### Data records
---

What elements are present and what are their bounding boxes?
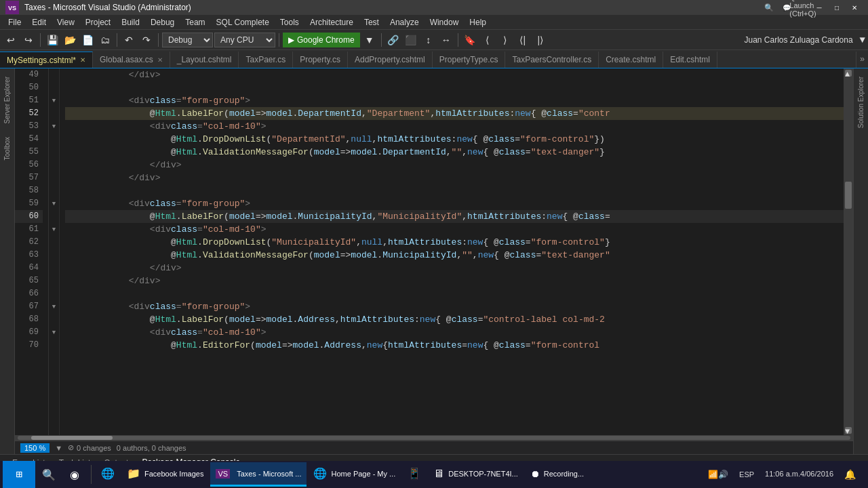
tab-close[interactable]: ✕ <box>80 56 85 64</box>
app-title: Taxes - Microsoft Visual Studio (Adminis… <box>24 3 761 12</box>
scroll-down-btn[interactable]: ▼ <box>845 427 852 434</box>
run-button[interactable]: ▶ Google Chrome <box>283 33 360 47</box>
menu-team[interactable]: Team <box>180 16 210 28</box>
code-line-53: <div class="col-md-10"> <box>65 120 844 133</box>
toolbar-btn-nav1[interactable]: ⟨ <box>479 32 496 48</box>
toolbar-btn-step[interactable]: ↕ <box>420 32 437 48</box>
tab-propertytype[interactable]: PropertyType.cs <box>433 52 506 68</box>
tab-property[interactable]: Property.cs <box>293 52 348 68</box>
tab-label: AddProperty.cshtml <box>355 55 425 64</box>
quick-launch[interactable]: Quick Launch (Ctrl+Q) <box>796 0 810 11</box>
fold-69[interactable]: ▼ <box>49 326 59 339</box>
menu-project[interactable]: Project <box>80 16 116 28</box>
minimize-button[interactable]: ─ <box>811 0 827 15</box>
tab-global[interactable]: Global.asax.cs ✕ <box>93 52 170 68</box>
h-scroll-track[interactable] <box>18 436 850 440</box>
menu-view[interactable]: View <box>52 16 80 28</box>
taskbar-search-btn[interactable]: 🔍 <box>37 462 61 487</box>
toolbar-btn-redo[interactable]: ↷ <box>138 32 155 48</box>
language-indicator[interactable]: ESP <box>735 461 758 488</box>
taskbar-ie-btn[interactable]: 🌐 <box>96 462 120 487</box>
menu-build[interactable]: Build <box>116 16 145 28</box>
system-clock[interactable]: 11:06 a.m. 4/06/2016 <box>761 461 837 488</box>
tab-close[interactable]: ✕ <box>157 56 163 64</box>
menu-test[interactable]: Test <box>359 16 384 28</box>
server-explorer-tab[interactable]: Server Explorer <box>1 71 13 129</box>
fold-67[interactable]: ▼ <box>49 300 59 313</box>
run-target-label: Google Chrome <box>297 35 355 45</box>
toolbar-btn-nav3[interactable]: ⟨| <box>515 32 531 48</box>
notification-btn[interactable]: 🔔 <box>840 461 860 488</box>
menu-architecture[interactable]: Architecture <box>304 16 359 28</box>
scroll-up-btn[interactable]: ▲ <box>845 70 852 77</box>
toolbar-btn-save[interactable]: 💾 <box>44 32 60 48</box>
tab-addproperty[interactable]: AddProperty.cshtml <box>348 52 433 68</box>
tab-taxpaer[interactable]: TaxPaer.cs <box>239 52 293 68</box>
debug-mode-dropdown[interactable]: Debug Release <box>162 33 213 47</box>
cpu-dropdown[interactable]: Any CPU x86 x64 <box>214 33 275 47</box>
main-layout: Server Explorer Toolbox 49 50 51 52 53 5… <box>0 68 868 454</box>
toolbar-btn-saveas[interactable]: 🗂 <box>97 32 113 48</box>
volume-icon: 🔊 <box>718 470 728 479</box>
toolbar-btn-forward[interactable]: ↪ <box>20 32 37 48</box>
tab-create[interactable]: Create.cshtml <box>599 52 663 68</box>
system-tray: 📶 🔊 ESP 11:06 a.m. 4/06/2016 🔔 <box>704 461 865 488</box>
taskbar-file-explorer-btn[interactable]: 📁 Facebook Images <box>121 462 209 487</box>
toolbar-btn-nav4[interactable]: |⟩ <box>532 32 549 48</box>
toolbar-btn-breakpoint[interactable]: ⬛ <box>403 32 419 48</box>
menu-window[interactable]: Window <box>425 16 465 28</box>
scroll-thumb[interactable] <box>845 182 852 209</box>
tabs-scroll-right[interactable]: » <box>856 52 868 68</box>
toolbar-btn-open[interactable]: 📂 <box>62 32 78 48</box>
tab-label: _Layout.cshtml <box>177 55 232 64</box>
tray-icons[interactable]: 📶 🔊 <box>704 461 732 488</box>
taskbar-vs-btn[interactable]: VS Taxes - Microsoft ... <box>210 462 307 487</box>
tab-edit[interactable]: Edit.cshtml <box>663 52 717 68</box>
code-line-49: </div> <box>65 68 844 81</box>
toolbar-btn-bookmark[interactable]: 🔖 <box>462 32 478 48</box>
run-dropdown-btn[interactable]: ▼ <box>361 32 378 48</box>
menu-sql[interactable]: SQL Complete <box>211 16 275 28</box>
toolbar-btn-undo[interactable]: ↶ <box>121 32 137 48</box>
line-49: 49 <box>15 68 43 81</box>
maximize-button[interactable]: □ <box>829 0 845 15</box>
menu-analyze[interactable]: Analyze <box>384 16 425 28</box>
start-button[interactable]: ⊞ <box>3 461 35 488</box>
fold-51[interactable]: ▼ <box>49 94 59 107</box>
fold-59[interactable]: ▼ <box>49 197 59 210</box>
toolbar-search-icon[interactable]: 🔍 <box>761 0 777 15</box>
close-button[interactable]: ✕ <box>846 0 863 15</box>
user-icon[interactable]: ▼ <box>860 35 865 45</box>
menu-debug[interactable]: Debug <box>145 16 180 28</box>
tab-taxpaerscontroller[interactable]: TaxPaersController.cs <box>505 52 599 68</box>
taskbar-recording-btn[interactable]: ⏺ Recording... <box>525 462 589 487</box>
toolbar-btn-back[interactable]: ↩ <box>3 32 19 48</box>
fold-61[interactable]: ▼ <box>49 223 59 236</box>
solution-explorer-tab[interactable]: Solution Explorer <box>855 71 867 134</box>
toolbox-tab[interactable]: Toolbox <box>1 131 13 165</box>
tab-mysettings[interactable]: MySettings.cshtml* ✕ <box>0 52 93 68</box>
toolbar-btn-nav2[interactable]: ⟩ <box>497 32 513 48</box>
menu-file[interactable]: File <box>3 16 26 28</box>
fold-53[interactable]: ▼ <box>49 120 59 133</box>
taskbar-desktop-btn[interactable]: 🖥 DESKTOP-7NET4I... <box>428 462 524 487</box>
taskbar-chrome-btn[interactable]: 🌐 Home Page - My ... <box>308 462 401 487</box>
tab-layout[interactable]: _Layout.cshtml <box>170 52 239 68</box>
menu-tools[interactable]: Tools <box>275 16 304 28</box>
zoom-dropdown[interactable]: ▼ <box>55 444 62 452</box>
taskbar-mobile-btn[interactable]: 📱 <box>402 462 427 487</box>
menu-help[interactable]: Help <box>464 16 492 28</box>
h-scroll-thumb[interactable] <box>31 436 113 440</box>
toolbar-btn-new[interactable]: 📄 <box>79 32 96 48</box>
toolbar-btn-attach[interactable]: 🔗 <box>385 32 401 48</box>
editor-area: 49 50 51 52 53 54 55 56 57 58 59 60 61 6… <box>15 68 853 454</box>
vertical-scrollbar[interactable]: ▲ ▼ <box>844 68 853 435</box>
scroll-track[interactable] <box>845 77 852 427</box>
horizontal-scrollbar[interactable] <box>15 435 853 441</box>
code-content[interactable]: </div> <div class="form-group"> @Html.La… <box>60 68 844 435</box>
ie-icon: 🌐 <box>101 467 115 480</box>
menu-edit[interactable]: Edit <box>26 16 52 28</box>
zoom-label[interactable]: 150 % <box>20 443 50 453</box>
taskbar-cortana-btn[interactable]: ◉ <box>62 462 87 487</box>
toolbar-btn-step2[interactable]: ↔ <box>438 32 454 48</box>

---

### What you should do
Except for the pictures, print the data above exactly.

### Written reply
What elements are present and what are their bounding boxes?
tab-close[interactable]: ✕ <box>80 56 85 64</box>
app-title: Taxes - Microsoft Visual Studio (Adminis… <box>24 3 761 12</box>
scroll-down-btn[interactable]: ▼ <box>845 427 852 434</box>
run-button[interactable]: ▶ Google Chrome <box>283 33 360 47</box>
menu-team[interactable]: Team <box>180 16 210 28</box>
code-line-53: <div class="col-md-10"> <box>65 120 844 133</box>
toolbar-btn-nav1[interactable]: ⟨ <box>479 32 496 48</box>
toolbar-btn-step[interactable]: ↕ <box>420 32 437 48</box>
tab-propertytype[interactable]: PropertyType.cs <box>433 52 506 68</box>
tab-property[interactable]: Property.cs <box>293 52 348 68</box>
tab-label: AddProperty.cshtml <box>355 55 425 64</box>
quick-launch[interactable]: Quick Launch (Ctrl+Q) <box>796 0 810 11</box>
fold-69[interactable]: ▼ <box>49 326 59 339</box>
menu-project[interactable]: Project <box>80 16 116 28</box>
minimize-button[interactable]: ─ <box>811 0 827 15</box>
tab-global[interactable]: Global.asax.cs ✕ <box>93 52 170 68</box>
h-scroll-track[interactable] <box>18 436 850 440</box>
menu-view[interactable]: View <box>52 16 80 28</box>
taskbar-search-btn[interactable]: 🔍 <box>37 462 61 487</box>
toolbar-btn-redo[interactable]: ↷ <box>138 32 155 48</box>
language-indicator[interactable]: ESP <box>735 461 758 488</box>
taskbar-ie-btn[interactable]: 🌐 <box>96 462 120 487</box>
menu-build[interactable]: Build <box>116 16 145 28</box>
system-clock[interactable]: 11:06 a.m. 4/06/2016 <box>761 461 837 488</box>
tab-close[interactable]: ✕ <box>157 56 163 64</box>
menu-test[interactable]: Test <box>359 16 384 28</box>
server-explorer-tab[interactable]: Server Explorer <box>1 71 13 129</box>
fold-67[interactable]: ▼ <box>49 300 59 313</box>
run-target-label: Google Chrome <box>297 35 355 45</box>
toolbar-btn-nav3[interactable]: ⟨| <box>515 32 531 48</box>
notification-btn[interactable]: 🔔 <box>840 461 860 488</box>
menu-architecture[interactable]: Architecture <box>304 16 359 28</box>
scroll-up-btn[interactable]: ▲ <box>845 70 852 77</box>
toolbar-btn-save[interactable]: 💾 <box>44 32 60 48</box>
tab-addproperty[interactable]: AddProperty.cshtml <box>348 52 433 68</box>
tab-taxpaer[interactable]: TaxPaer.cs <box>239 52 293 68</box>
debug-mode-dropdown[interactable]: Debug Release <box>162 33 213 47</box>
cpu-dropdown[interactable]: Any CPU x86 x64 <box>214 33 275 47</box>
main-layout: Server Explorer Toolbox 49 50 51 52 53 5… <box>0 68 868 454</box>
toolbar-btn-saveas[interactable]: 🗂 <box>97 32 113 48</box>
volume-icon: 🔊 <box>718 470 728 479</box>
toolbar-btn-forward[interactable]: ↪ <box>20 32 37 48</box>
tab-create[interactable]: Create.cshtml <box>599 52 663 68</box>
system-tray: 📶 🔊 ESP 11:06 a.m. 4/06/2016 🔔 <box>704 461 865 488</box>
taskbar-file-explorer-btn[interactable]: 📁 Facebook Images <box>121 462 209 487</box>
toolbar-btn-nav4[interactable]: |⟩ <box>532 32 549 48</box>
toolbar-btn-breakpoint[interactable]: ⬛ <box>403 32 419 48</box>
menu-window[interactable]: Window <box>425 16 465 28</box>
scroll-thumb[interactable] <box>845 182 852 209</box>
tabs-scroll-right[interactable]: » <box>856 52 868 68</box>
toolbar-btn-open[interactable]: 📂 <box>62 32 78 48</box>
tab-label: _Layout.cshtml <box>177 55 232 64</box>
tray-icons[interactable]: 📶 🔊 <box>704 461 732 488</box>
taskbar-vs-btn[interactable]: VS Taxes - Microsoft ... <box>210 462 307 487</box>
tab-edit[interactable]: Edit.cshtml <box>663 52 717 68</box>
code-line-49: </div> <box>65 68 844 81</box>
toolbar-btn-bookmark[interactable]: 🔖 <box>462 32 478 48</box>
run-dropdown-btn[interactable]: ▼ <box>361 32 378 48</box>
menu-sql[interactable]: SQL Complete <box>211 16 275 28</box>
toolbar-btn-undo[interactable]: ↶ <box>121 32 137 48</box>
line-49: 49 <box>15 68 43 81</box>
maximize-button[interactable]: □ <box>829 0 845 15</box>
menu-analyze[interactable]: Analyze <box>384 16 425 28</box>
start-button[interactable]: ⊞ <box>3 461 35 488</box>
fold-51[interactable]: ▼ <box>49 94 59 107</box>
fold-59[interactable]: ▼ <box>49 197 59 210</box>
toolbar-search-icon[interactable]: 🔍 <box>761 0 777 15</box>
close-button[interactable]: ✕ <box>846 0 863 15</box>
user-icon[interactable]: ▼ <box>860 35 865 45</box>
menu-debug[interactable]: Debug <box>145 16 180 28</box>
tab-taxpaerscontroller[interactable]: TaxPaersController.cs <box>505 52 599 68</box>
taskbar-recording-btn[interactable]: ⏺ Recording... <box>525 462 589 487</box>
toolbar-btn-back[interactable]: ↩ <box>3 32 19 48</box>
fold-61[interactable]: ▼ <box>49 223 59 236</box>
solution-explorer-tab[interactable]: Solution Explorer <box>855 71 867 134</box>
toolbox-tab[interactable]: Toolbox <box>1 131 13 165</box>
tab-mysettings[interactable]: MySettings.cshtml* ✕ <box>0 52 93 68</box>
toolbar-btn-nav2[interactable]: ⟩ <box>497 32 513 48</box>
menu-file[interactable]: File <box>3 16 26 28</box>
fold-53[interactable]: ▼ <box>49 120 59 133</box>
taskbar-desktop-btn[interactable]: 🖥 DESKTOP-7NET4I... <box>428 462 524 487</box>
taskbar-chrome-btn[interactable]: 🌐 Home Page - My ... <box>308 462 401 487</box>
tab-layout[interactable]: _Layout.cshtml <box>170 52 239 68</box>
menu-tools[interactable]: Tools <box>275 16 304 28</box>
zoom-dropdown[interactable]: ▼ <box>55 444 62 452</box>
taskbar-mobile-btn[interactable]: 📱 <box>402 462 427 487</box>
menu-help[interactable]: Help <box>464 16 492 28</box>
h-scroll-thumb[interactable] <box>31 436 113 440</box>
toolbar-btn-new[interactable]: 📄 <box>79 32 96 48</box>
toolbar-btn-attach[interactable]: 🔗 <box>385 32 401 48</box>
editor-area: 49 50 51 52 53 54 55 56 57 58 59 60 61 6… <box>15 68 853 454</box>
vertical-scrollbar[interactable]: ▲ ▼ <box>844 68 853 435</box>
scroll-track[interactable] <box>845 77 852 427</box>
horizontal-scrollbar[interactable] <box>15 435 853 441</box>
code-content[interactable]: </div> <div class="form-group"> @Html.La… <box>60 68 844 435</box>
ie-icon: 🌐 <box>101 467 115 480</box>
menu-edit[interactable]: Edit <box>26 16 52 28</box>
zoom-label[interactable]: 150 % <box>20 443 50 453</box>
taskbar-cortana-btn[interactable]: ◉ <box>62 462 87 487</box>
toolbar-btn-step2[interactable]: ↔ <box>438 32 454 48</box>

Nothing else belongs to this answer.